Trees by Harry Behn

Trees are the kindest things I know,
They do no harm, they simply grow
And spread a shade for sleepy cows,
And gather birds among their bows.

They give us fruit in leaves above,
And wood to make our houses of,
And leaves to burn on Halloween
And in the Spring new buds of green.

They are first when day’s begun
To tough the beams of morning sun,
They are the last to hold the light
When evening changes into night.

And when a moon floats on the sky
They hum a drowsy lullaby
Of sleepy children long ago…
Trees are the kindest things I know.

Summary

This is a simple poem in four stanzas about trees and what they mean to the poet. The poem conveys the importance of trees to the world with the use of very simple images and the poem has a regular rhyme scheme. A regular rhyme scheme means that you can see a pattern in the last words of each line. In this poem you will notice that the poem is in couplets with the last two words of each couplet having similar sounding words (Know/Grow, Cows/boughs).

Trees, as you all know, are very important for the survival of this world. Trees not only add colour to the landscape but make survival possible for us and many other creatures. Today we see that trees are slowly disappearing from our cities, villages and jungles, which, perhaps, is leading to global warming and a possible threat to our very existence. Thus it is important to preserve our forests and, if possible, plant as many trees as possible.

The poem begins with the line “Trees are the kindest things I know.” Trees are kind because, amongst other things, they harm no one. To be kind is to be gentle, caring and helpful to others. In the first stanza the poet talks about the kindness of the trees towards the animal world. They provide shade to the sleepy cows and provide a place for the birds to gather and to build their nest as well among their branches. In the second stanza the poet talks about the tree’s kindness to human beings. They provide us with food, wood for building houses and leaves full of beauty and joy in spring time, when the trees get fresh leaves and flowers.

The trees are kind because they just grow (without much help from us) and in their process of growth, they only shower blessings on man and animals without harming anyone. The images of ‘sleeping cows’ and ‘birds among their bough’ evokes an extremely pleasant, simple and peaceful landscape. The first two stanzas create an image of a peaceful and harmonious world and at the centre of the world are the trees which provide many things but demand very little or nothing from us.

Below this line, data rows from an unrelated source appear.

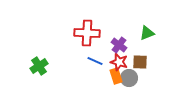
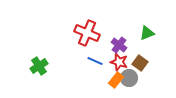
red cross: rotated 20 degrees clockwise
brown square: moved 1 px down; rotated 35 degrees clockwise
orange rectangle: moved 4 px down; rotated 56 degrees clockwise
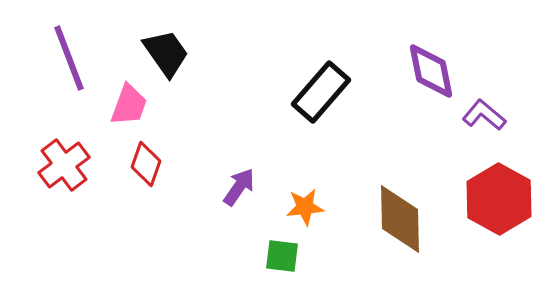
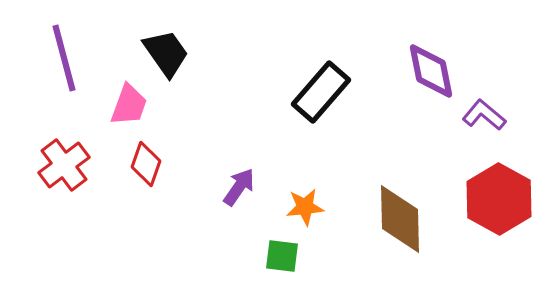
purple line: moved 5 px left; rotated 6 degrees clockwise
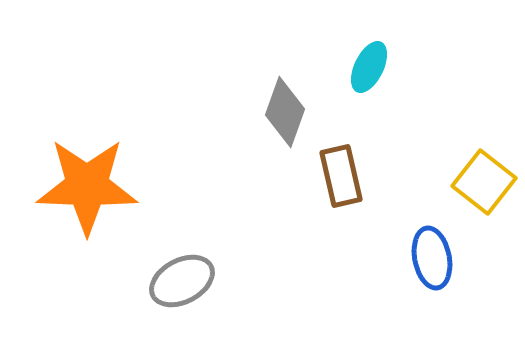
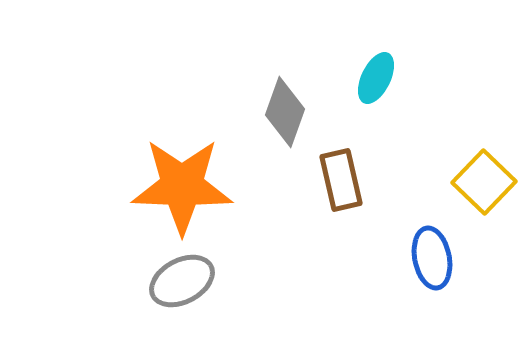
cyan ellipse: moved 7 px right, 11 px down
brown rectangle: moved 4 px down
yellow square: rotated 6 degrees clockwise
orange star: moved 95 px right
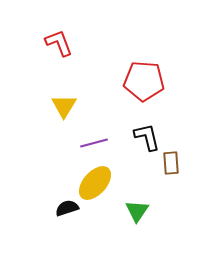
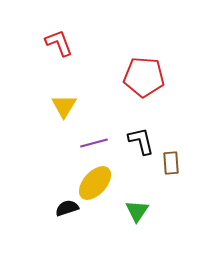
red pentagon: moved 4 px up
black L-shape: moved 6 px left, 4 px down
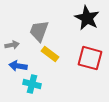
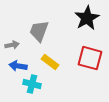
black star: rotated 15 degrees clockwise
yellow rectangle: moved 8 px down
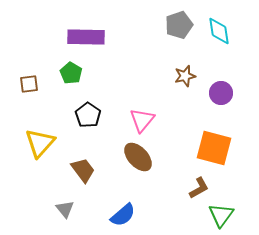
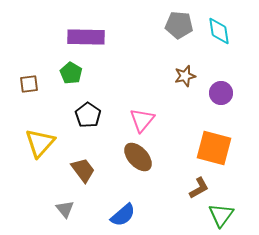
gray pentagon: rotated 24 degrees clockwise
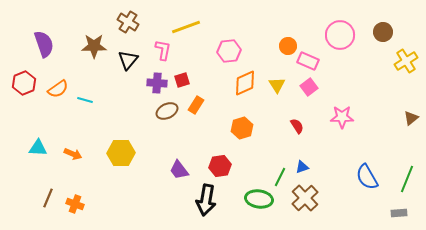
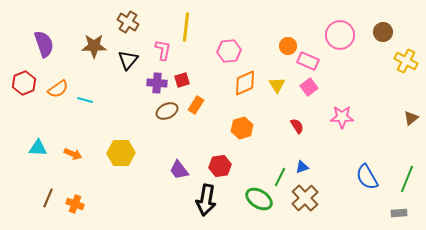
yellow line at (186, 27): rotated 64 degrees counterclockwise
yellow cross at (406, 61): rotated 30 degrees counterclockwise
green ellipse at (259, 199): rotated 24 degrees clockwise
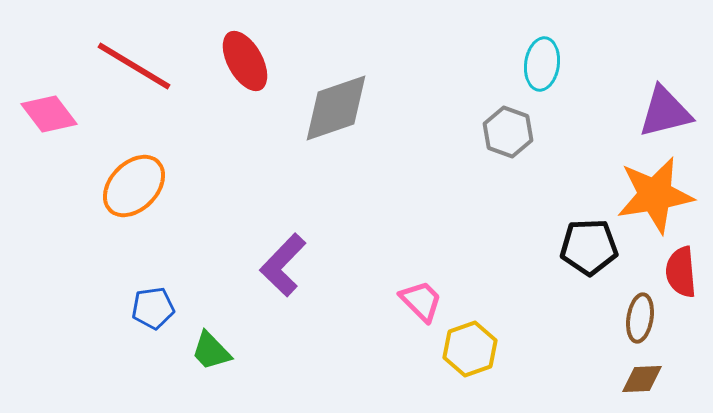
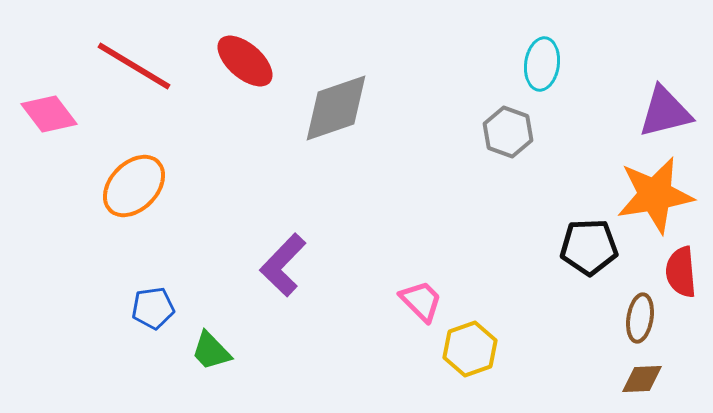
red ellipse: rotated 20 degrees counterclockwise
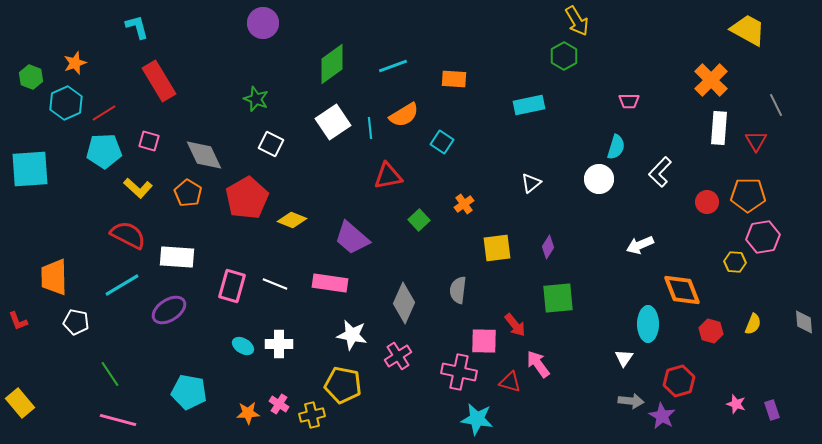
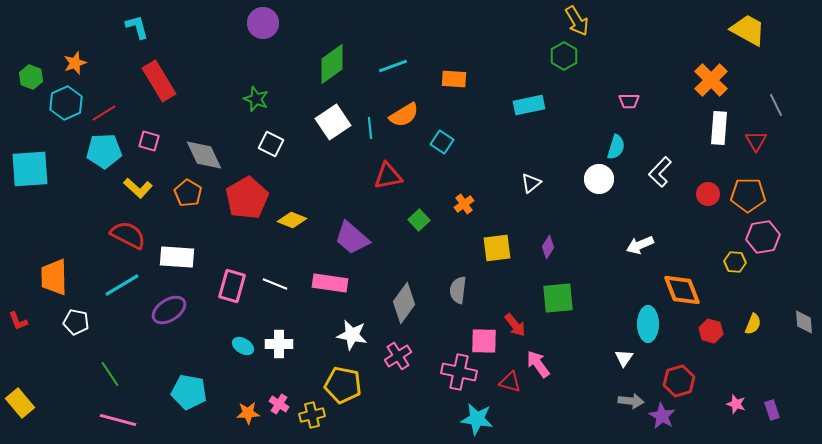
red circle at (707, 202): moved 1 px right, 8 px up
gray diamond at (404, 303): rotated 12 degrees clockwise
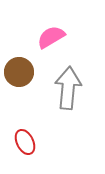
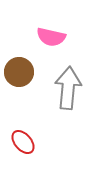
pink semicircle: rotated 136 degrees counterclockwise
red ellipse: moved 2 px left; rotated 15 degrees counterclockwise
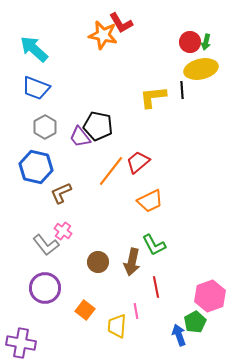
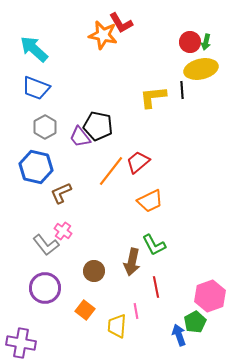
brown circle: moved 4 px left, 9 px down
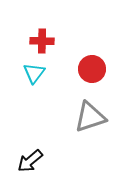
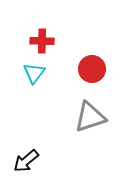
black arrow: moved 4 px left
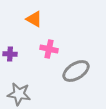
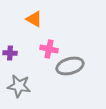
purple cross: moved 1 px up
gray ellipse: moved 6 px left, 5 px up; rotated 16 degrees clockwise
gray star: moved 8 px up
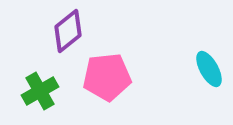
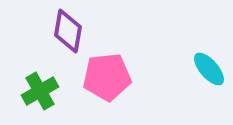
purple diamond: rotated 42 degrees counterclockwise
cyan ellipse: rotated 12 degrees counterclockwise
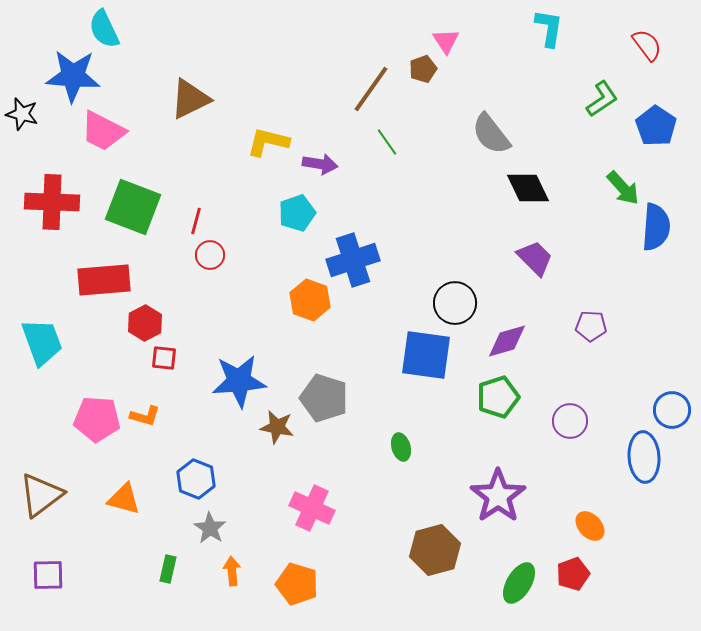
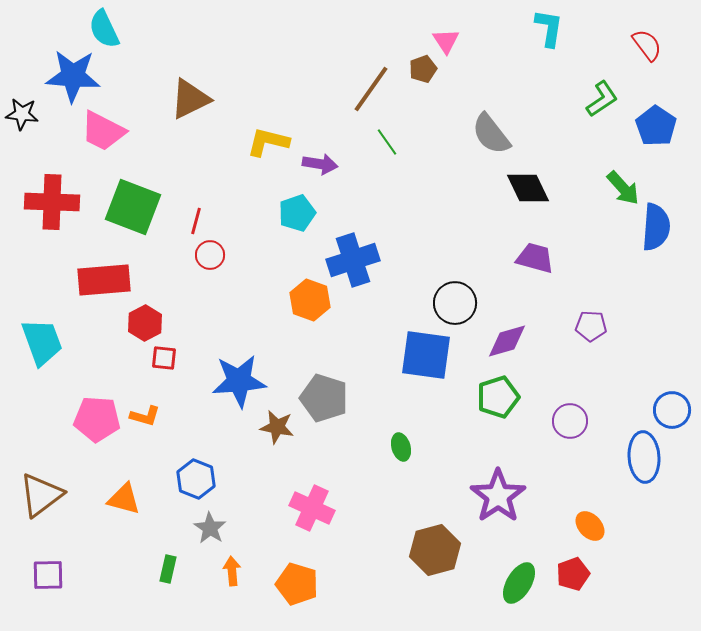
black star at (22, 114): rotated 8 degrees counterclockwise
purple trapezoid at (535, 258): rotated 30 degrees counterclockwise
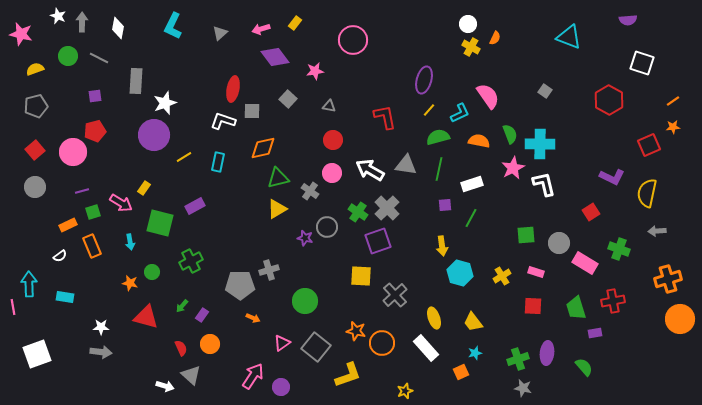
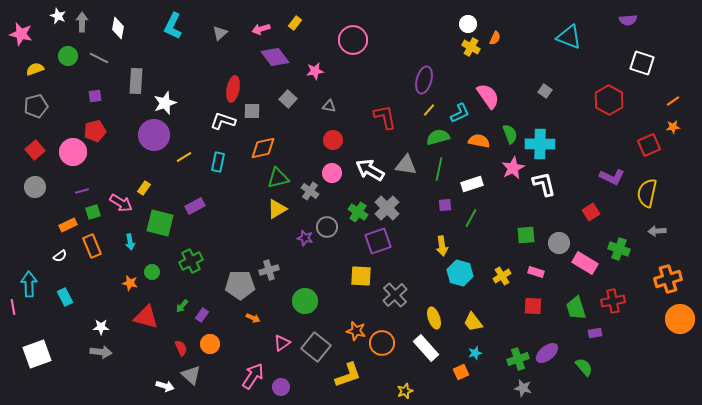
cyan rectangle at (65, 297): rotated 54 degrees clockwise
purple ellipse at (547, 353): rotated 45 degrees clockwise
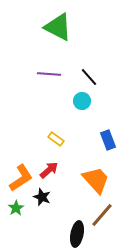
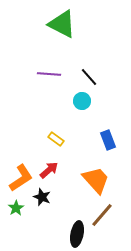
green triangle: moved 4 px right, 3 px up
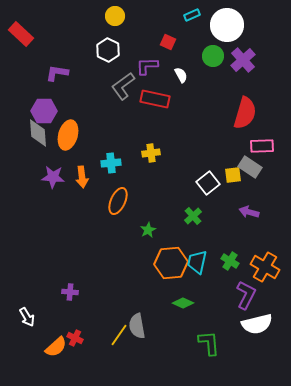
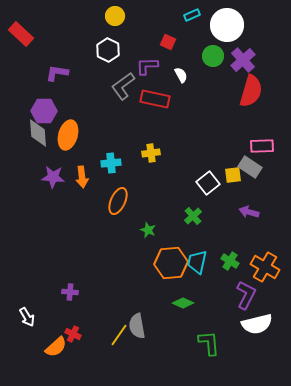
red semicircle at (245, 113): moved 6 px right, 22 px up
green star at (148, 230): rotated 21 degrees counterclockwise
red cross at (75, 338): moved 2 px left, 4 px up
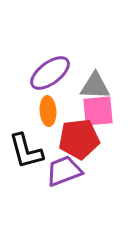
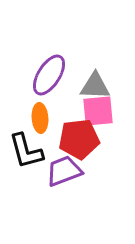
purple ellipse: moved 1 px left, 2 px down; rotated 21 degrees counterclockwise
orange ellipse: moved 8 px left, 7 px down
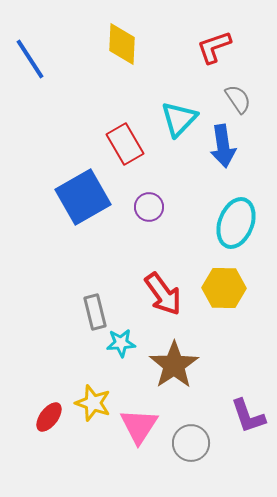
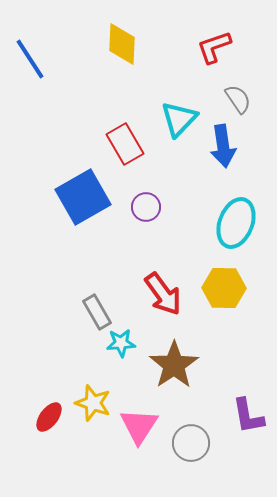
purple circle: moved 3 px left
gray rectangle: moved 2 px right; rotated 16 degrees counterclockwise
purple L-shape: rotated 9 degrees clockwise
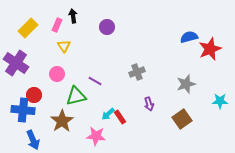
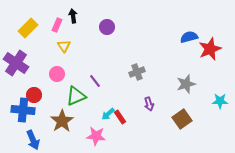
purple line: rotated 24 degrees clockwise
green triangle: rotated 10 degrees counterclockwise
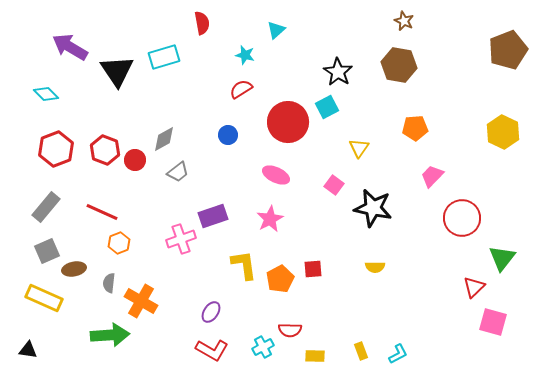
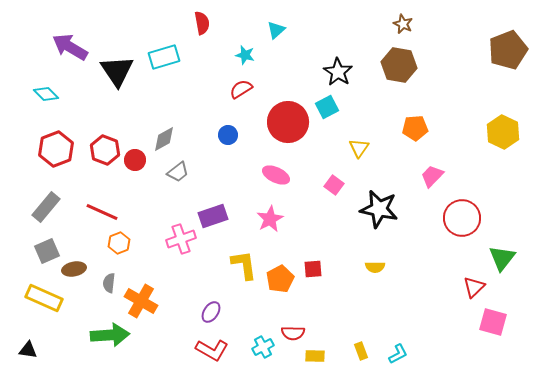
brown star at (404, 21): moved 1 px left, 3 px down
black star at (373, 208): moved 6 px right, 1 px down
red semicircle at (290, 330): moved 3 px right, 3 px down
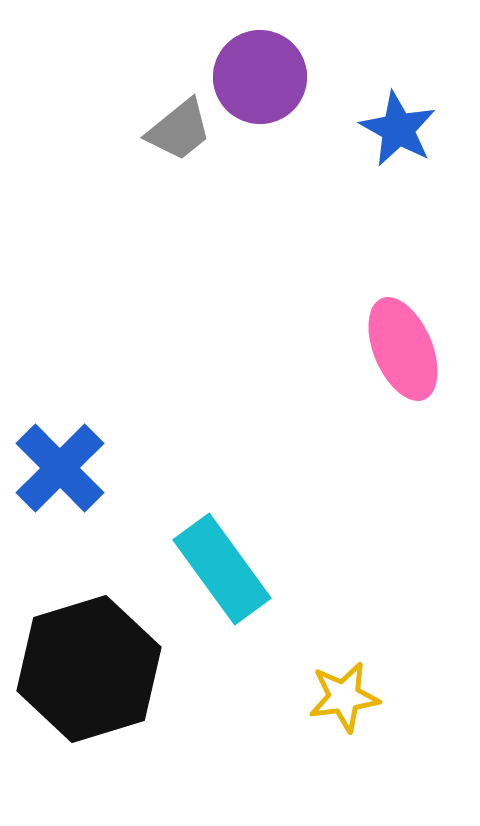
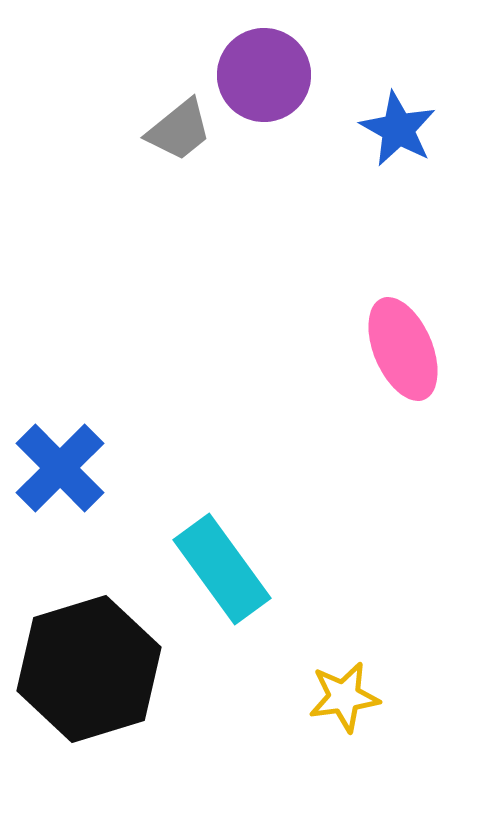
purple circle: moved 4 px right, 2 px up
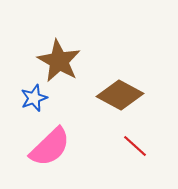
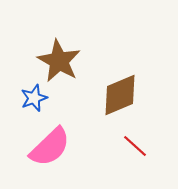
brown diamond: rotated 51 degrees counterclockwise
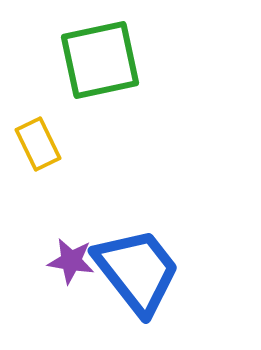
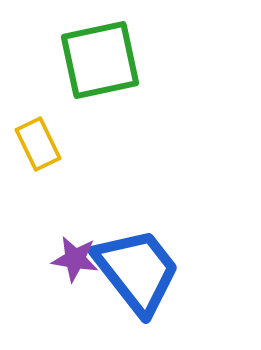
purple star: moved 4 px right, 2 px up
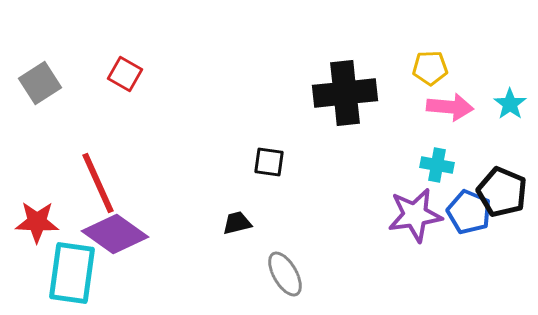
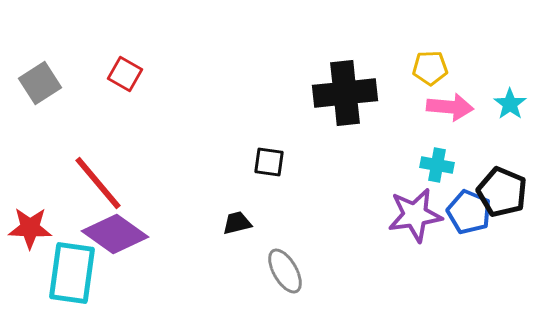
red line: rotated 16 degrees counterclockwise
red star: moved 7 px left, 6 px down
gray ellipse: moved 3 px up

This atmosphere of peace and tranquility is carried over to the stanzas, 3 and 4. The third stanza talks about the loftiness of the trees. The trees, being tall, are the first ones to catch the morning beams of the sun as it rises over the horizon. The expression ‘To touch the beams of morning sun” make the trees seem tall, majestic and lofty reaching out to the sun with their many arms (branches) spread out. And they are also the last to “hold the light” before night sets in. It seems as if the trees, in a generous gesture, bring in and hold the life giving sunlight for the world’s benefit. And finally, in the last stanzas the trees sing a lullaby, when the moon is up, to put people to sleep. The trees look very benign in the stanza. After the day’s work when people are tired and sleepy, the trees, like an old loving grandmother, sings them a lullaby of ‘sleepy children long ago.’ This lullaby is the rustling of leaves in a gentle breeze. It reminds people of sleepy children or in other words, of uncorrupted, pure and simple life. The last line is a repetition of the opening line, “Trees are the kindest things I know.” The poet’s belief that trees are the kindest things is reinforced through the various images used in the poem and this is again reaffirmed in the last line of the poem.